Assignment -
Write down exactly what lies from the line containing "NS Údolí Vošmendy" to the end of the records, inclusive, and omit the pictures.

Source records -
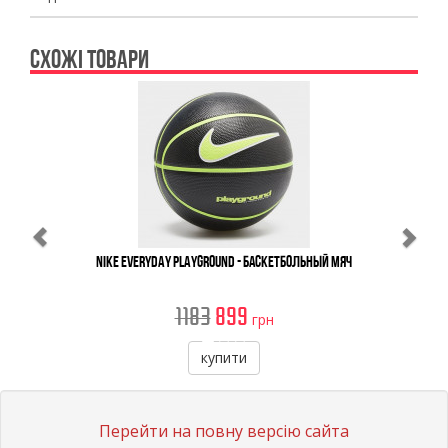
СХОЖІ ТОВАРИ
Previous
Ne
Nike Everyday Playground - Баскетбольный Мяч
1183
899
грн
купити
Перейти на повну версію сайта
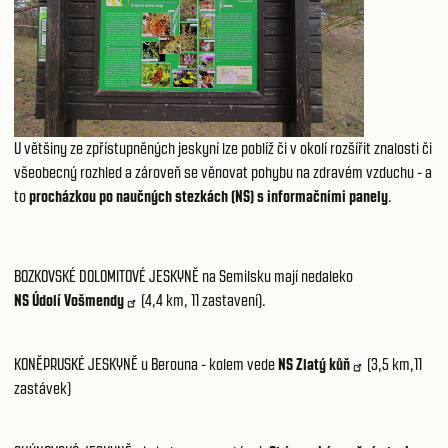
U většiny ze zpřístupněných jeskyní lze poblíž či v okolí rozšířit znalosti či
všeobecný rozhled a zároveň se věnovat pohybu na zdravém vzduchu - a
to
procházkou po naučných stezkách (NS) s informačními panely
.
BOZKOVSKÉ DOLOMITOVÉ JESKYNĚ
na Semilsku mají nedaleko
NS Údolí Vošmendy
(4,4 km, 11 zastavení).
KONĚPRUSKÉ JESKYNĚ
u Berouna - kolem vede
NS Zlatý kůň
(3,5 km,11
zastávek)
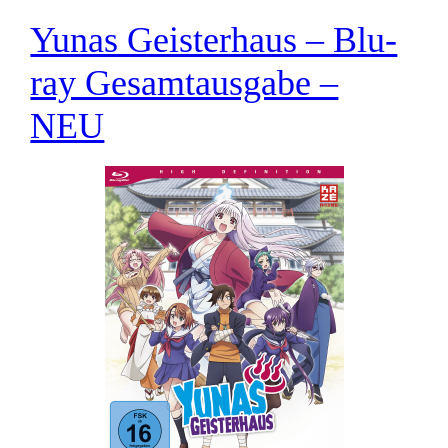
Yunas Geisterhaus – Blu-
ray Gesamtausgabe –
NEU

Expected answer -
NS Údolí Vošmendy
(4,4 km, 11 zastavení).
KONĚPRUSKÉ JESKYNĚ
u Berouna - kolem vede
NS Zlatý kůň
(3,5 km,11
zastávek)
Yunas Geisterhaus – Blu-
ray Gesamtausgabe –
NEU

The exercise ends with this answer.